Appellant filed suit claiming that the company terminated him in retaliation for filing a workers' compensation claim. Western filed a motion for summary judgment attaching the deposition testimony of appellant in which he admitted that he did not believe he was fired because he filed a workers' compensation claim. Appellant did not file a response to appellee's motion for summary judgment, and the motion was granted on December 20, 1995.
In his first and second points or error, appellant complains that the trial court improperly granted Western's motion for summary judgment. He states that this ruling was gross error because it was made in the absence of appellant's counsel. In addition, he states that the ruling was arbitrary and capricious, not supported by the proof, and an excessive abuse of discretion. Appellant fails to provide any support for these arguments in the record. In addition, he fails to cite us to any authority supporting the review he seeks. A point of error not supported by authority is waived. Trenholm v. Ratcliff, 646 S.W.2d 927, 934 (Tex.1983); Casteel-Diebolt v. Diebolt, 912 S.W.2d 302, 305 (Tex.App.-Houston [14 th Dist.] 1995, no writ); see also Tex.R.App. P. 74(f). Appellant has waived appellate review of these alleged errors, so we need not address his first and second points of error.

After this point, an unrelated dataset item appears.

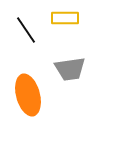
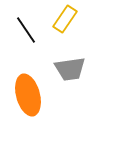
yellow rectangle: moved 1 px down; rotated 56 degrees counterclockwise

In his third point of error, appellant argues that the trial court improperly denied his motion to set aside the summary judgment and his motion for new trial. In making this argument, appellant contends that this court should apply the test set out in Craddock v. Sunshine Bus Lines, which allows courts to set aside no answer default judgments in certain circumstances. 134 Tex. 388, 133 S.W.2d 124 (1939). The Texas Supreme Court has not directly addressed the issue of whether the Craddock test applies to appellate review of the denial of a motion for new trial following an unopposed summary judgment.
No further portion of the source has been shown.